[Arising from some discussion on IRC today.]
I've been considering the problem of a dump/load upgrade for a
repository with a large number of revisions. To minimise downtime the
initial dump/load would be carried out while the original repository
remains live. When the load finishes the new repository is already
out-of-date so an incremental dump/load is carried out. When this
second load finishes the original repository is taken offline and we
want to bring the new repository online as quickly as possible. A final
incremental dump/load is required but that only involves a small number
of revisions and so is fast. The remaining problems are locks and
revprops.
We do not have tools to handle locks so the options are: a) drop all the
locks, or b) copy/move the whole db/locks subdir. I'm not really
interested in locks at present.
Revprops are more of a problem. Most revprops are up-to-date but a
small number may be out-of-date. The problem is we do not know which
revprops are out-of-date.

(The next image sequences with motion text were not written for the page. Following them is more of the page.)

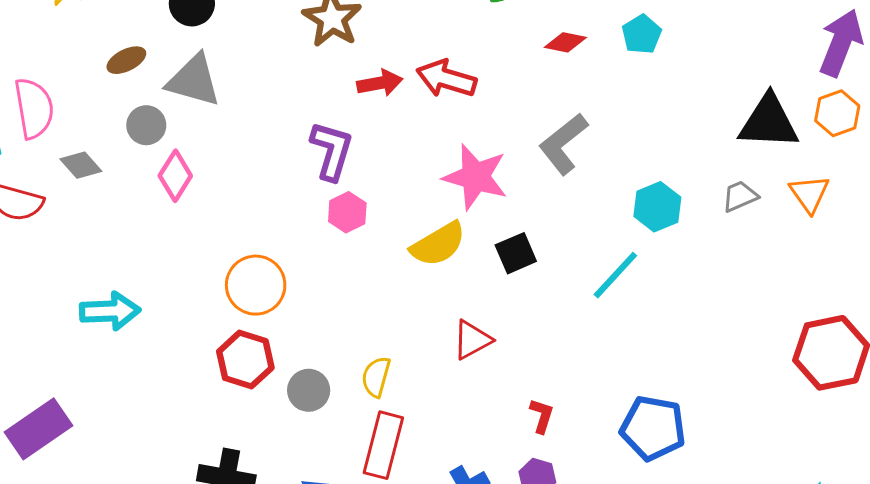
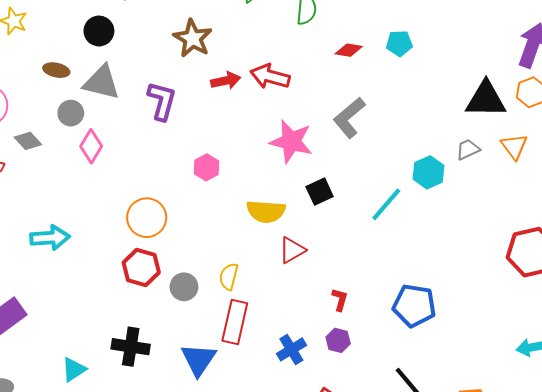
cyan pentagon: (642, 34) -> (399, 43), turned 30
brown ellipse: (126, 60) -> (56, 70), turned 40
purple L-shape: (332, 151) -> (162, 101), moved
cyan hexagon: (657, 207) -> (428, 172), moved
yellow semicircle: (438, 244) -> (266, 211), moved, turned 36

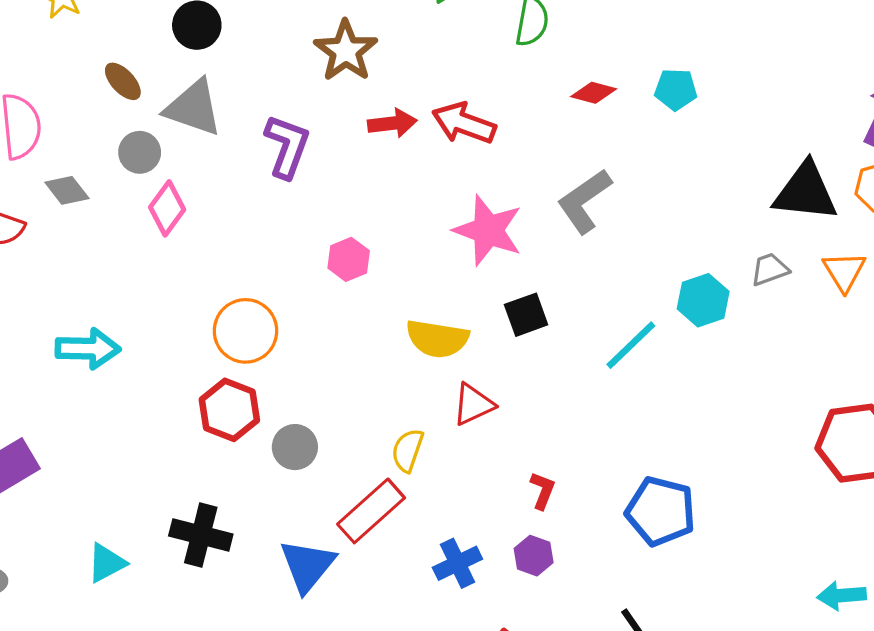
brown ellipse: (56, 70) -> (123, 81), turned 30
yellow semicircle: (229, 277) -> (408, 450), moved
red rectangle: (235, 322) -> (371, 511), turned 30

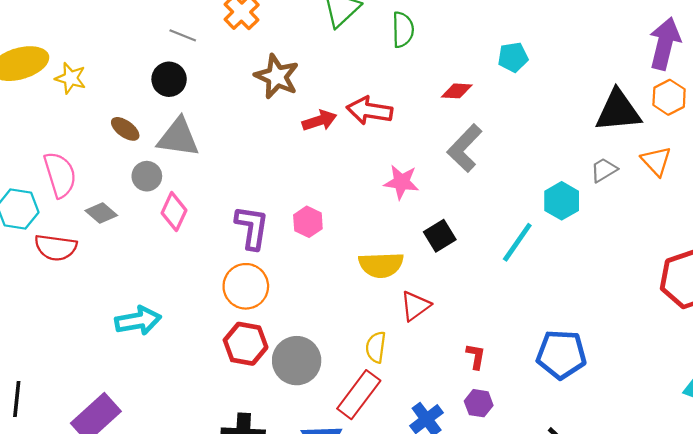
red diamond: (594, 93) -> (457, 91), moved
purple L-shape: (287, 146) -> (252, 227), moved
pink star: (488, 230) -> (401, 182), size x0.7
gray circle: (295, 447) -> (297, 361), size x1.5

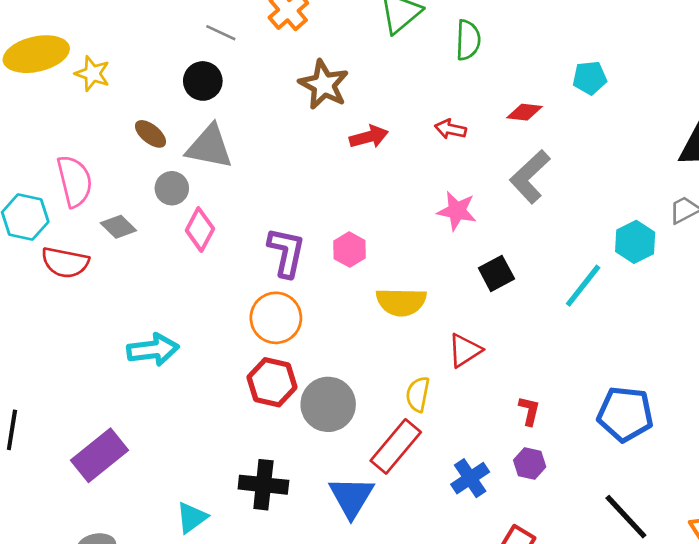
red arrow: (369, 111) -> (451, 129), moved, size x0.6
yellow semicircle: (381, 265) -> (401, 302), moved

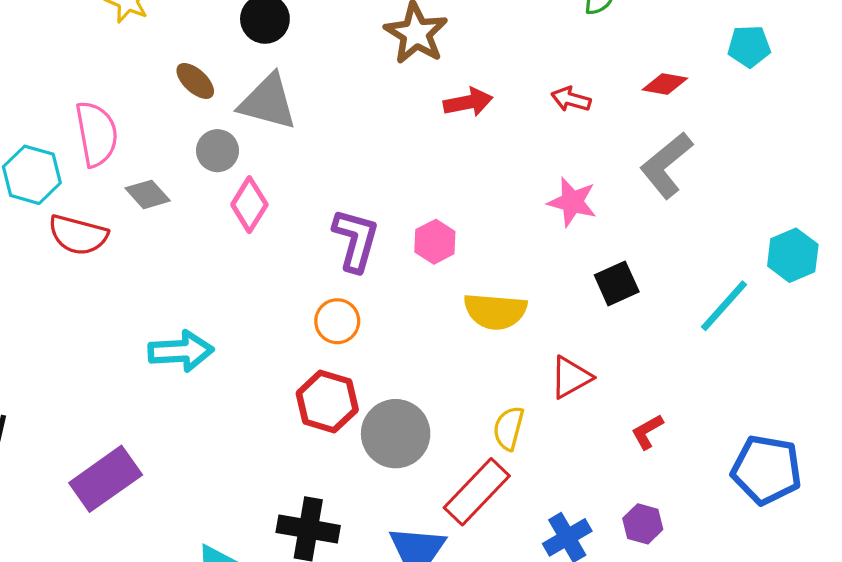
orange circle: (276, 318) -> (337, 321), size x0.7
red L-shape: (529, 411) -> (647, 432), moved, turned -136

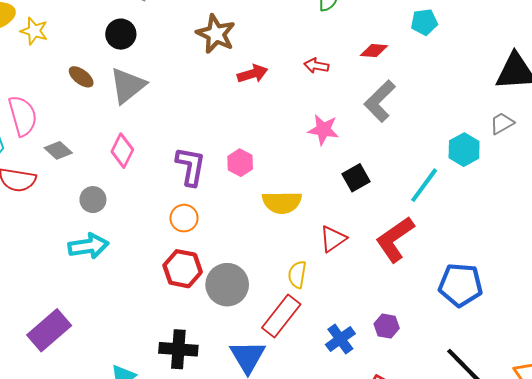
gray triangle: (268, 102) -> (128, 86), turned -48
gray circle: (218, 151) -> (93, 200), moved
red L-shape: (647, 432) -> (395, 239), moved, size x2.0

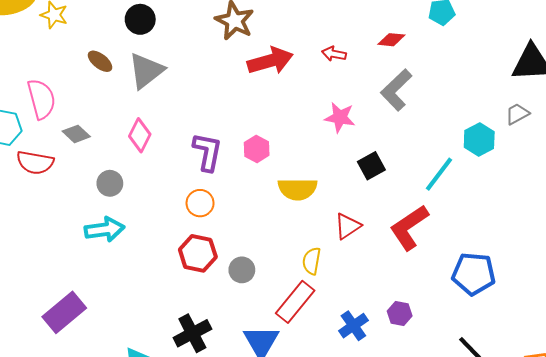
red arrow: (252, 74) -> (270, 61), size x1.5
gray circle: (227, 285) -> (242, 270), size x0.6
black cross: (178, 349) -> (192, 333), turned -33

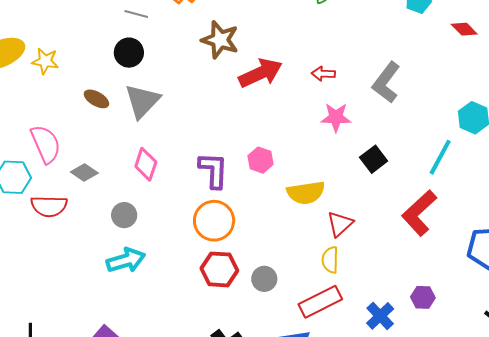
red diamond: (391, 40) -> (464, 29), moved, turned 48
red arrow: (334, 54) -> (323, 74), moved
orange circle: (200, 203) -> (214, 221), size x1.5
red triangle: (348, 226) -> (340, 224), moved
red rectangle: (295, 302) -> (320, 302), turned 33

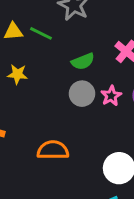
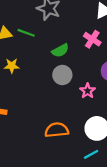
pink star: (111, 96) -> (88, 91), moved
orange semicircle: (53, 150) -> (57, 130), moved

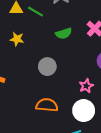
gray circle: (62, 75) -> (47, 67), moved
pink star: (88, 91) -> (86, 86), moved

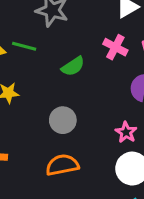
orange semicircle: (47, 105) -> (62, 165), moved

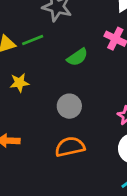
green line: (24, 46) -> (33, 40), turned -35

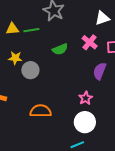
gray circle: (69, 106) -> (30, 70), moved

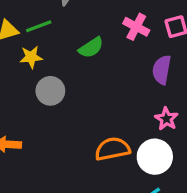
yellow star: (15, 58) -> (31, 57), moved
pink star: (86, 98) -> (166, 119), moved
orange semicircle: (41, 111) -> (112, 149), moved

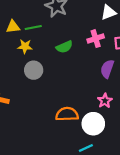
pink cross: (136, 27) -> (96, 39), turned 35

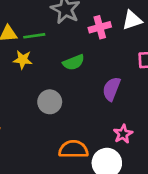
pink cross: (96, 39) -> (100, 27), moved
purple semicircle: (107, 69) -> (111, 89), moved
gray circle: (34, 70) -> (50, 102), moved

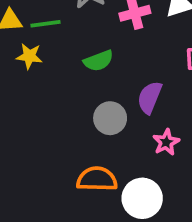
gray circle: (50, 102) -> (110, 118), moved
pink star: (123, 134) -> (166, 142), moved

Is there a reliable and efficient way to
bring the revprops up-to-date? We could attempt to disable and/or track
revprop changes during the load but this is not reliable. Post- hooks
are not 100% reliable and revprop changes can bypass the hooks. We
could attempt to copy/move the whole revprops subdir that is not always
possible if the repository formats are different.

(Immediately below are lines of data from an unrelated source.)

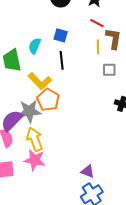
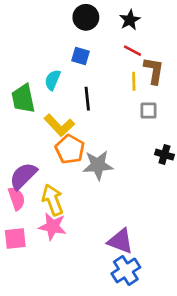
blue square: (61, 35) -> (81, 56), moved
gray star: (29, 111) -> (98, 165), moved
purple triangle: (88, 171) -> (121, 241), size x1.5

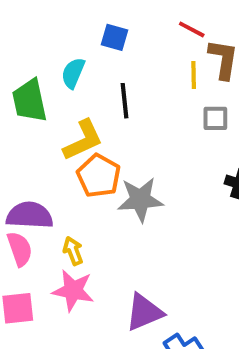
yellow L-shape: (59, 125) -> (83, 140), turned -72
purple semicircle: (23, 176) -> (30, 215), turned 48
yellow arrow: (53, 200) -> (73, 251), size x0.6
purple triangle: (121, 241) -> (144, 312), moved, turned -44

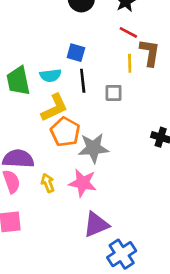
blue square: (115, 37) -> (76, 53), moved
cyan semicircle: (73, 73) -> (50, 75), moved, turned -120
gray square: (215, 118) -> (114, 93), moved
pink star: (73, 290) -> (83, 183), moved

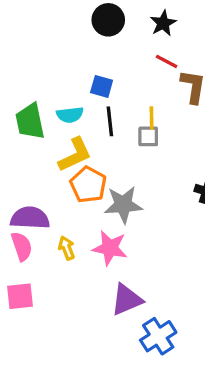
yellow line: (130, 63) -> (152, 118), moved

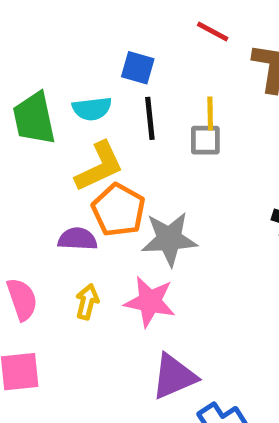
red line: (167, 61) -> (213, 32), moved
purple semicircle: (30, 218) -> (78, 239), moved, size x0.7
yellow arrow: (67, 248) -> (87, 302), turned 35

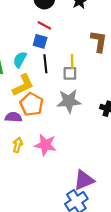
red line: (213, 32) -> (44, 25), moved
cyan semicircle: (92, 109) -> (20, 60), turned 126
gray star: (169, 239) -> (69, 101), moved
purple triangle: (174, 376) -> (84, 180), moved

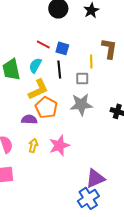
red line: (44, 25) -> (43, 44), moved
blue square: (40, 41) -> (62, 48), moved
yellow line: (72, 62) -> (91, 61), moved
pink star: (45, 145) -> (59, 145), turned -30

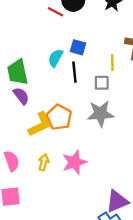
red line: (43, 44) -> (55, 12), moved
cyan semicircle: (35, 65) -> (55, 58), moved
yellow L-shape: (38, 89) -> (40, 124), moved
purple semicircle: (29, 119) -> (21, 96), moved, turned 49

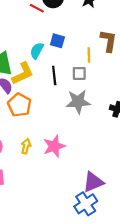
black line: (74, 72) -> (54, 76), moved
orange pentagon: (59, 117) -> (19, 105), moved
yellow L-shape: (40, 124) -> (23, 73), moved

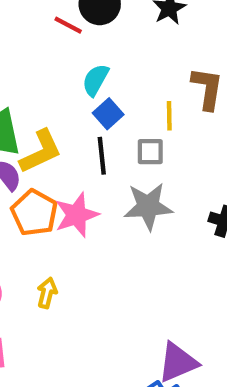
blue square: (57, 41) -> (108, 114), moved, turned 32
cyan semicircle: (37, 51) -> (95, 80), moved
pink star: (54, 146) -> (77, 215), moved

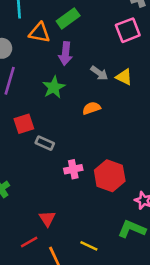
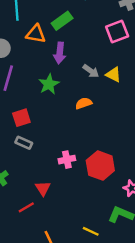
gray rectangle: (45, 143) -> (24, 143), moved
red triangle: (47, 219) -> (43, 188), moved
red line: (29, 242) -> (26, 207), moved
yellow line: (89, 246) -> (91, 231), moved

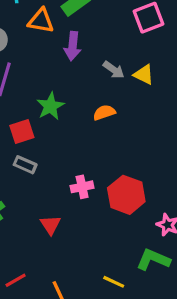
green star: (49, 84) -> (50, 106), moved
red line: (26, 207) -> (16, 280), moved

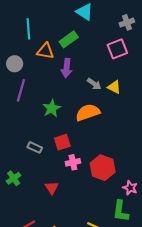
orange semicircle: (104, 113) -> (88, 113), size x1.6
red square: (22, 131) -> (62, 142), moved
green L-shape: (153, 260) -> (121, 211), turned -105

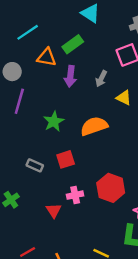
cyan line: (28, 29) -> (28, 32), turned 60
gray arrow: (94, 84) -> (101, 79), moved, turned 80
pink cross: (73, 162) -> (75, 195), moved

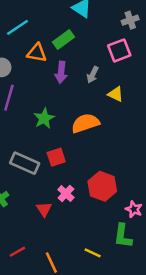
gray rectangle: (35, 165) -> (25, 163), size x1.6
pink cross: (75, 195) -> (66, 194), turned -35

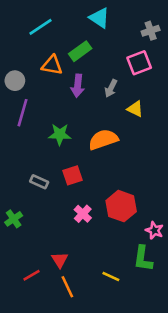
cyan line: (17, 27) -> (40, 27), moved
green star: (44, 118) -> (60, 134), turned 30
gray rectangle: (25, 163) -> (39, 182), size x0.6
red triangle: (44, 209) -> (60, 260), moved

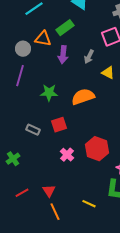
gray circle: (15, 81) -> (23, 49), moved
red line: (32, 275) -> (22, 193), moved

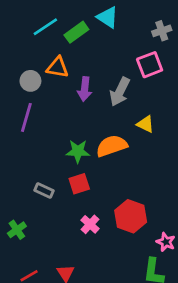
green rectangle: (65, 28) -> (76, 32), moved
gray arrow: (89, 57) -> (120, 92), size x1.5
yellow triangle: (108, 73) -> (145, 124), moved
green star: (49, 93) -> (78, 151), moved

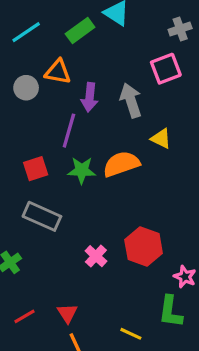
cyan line: (45, 27) -> (26, 32), moved
gray arrow: (120, 92) -> (131, 100), turned 136
purple line: (26, 117) -> (69, 131), moved
red square: (79, 184) -> (36, 169), moved
gray rectangle: (44, 191) -> (42, 216), size x1.6

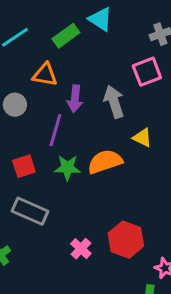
gray circle: (26, 88) -> (15, 105), moved

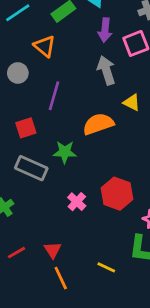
orange triangle: (45, 75) -> (45, 46), turned 30
purple arrow: (75, 99) -> (105, 30), moved
green star: (67, 168) -> (65, 152), moved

One general solution is to use svnsync to bulk copy the revprops:
ln -sf /bin/true dst/hooks/pre-revprop-change
svnsync initialize --allow-non-empty file:///src file:///dst
svnsync copy-revprops file:///src file:///dst
This isn't very fast, I get about 2,000 revisions a minute for
repositories on an SSD. There are typically three revprops per
revisions and the FS/RA API change one at time. Each change must run
the mandatory pre-revprop-change hook and fsync() the repository.
svnsync has a simple algorithm that writes every revprop for each
revision.
A repository with a million revisions svnsync would invoke three million
processes to run the hooks and three million fsync(). Typically, most
of this work is useless because most of the revprops already match.
I wrote a script using the Python FS bindings (see below). This avoids
the hooks and also elides the writes when the values already match.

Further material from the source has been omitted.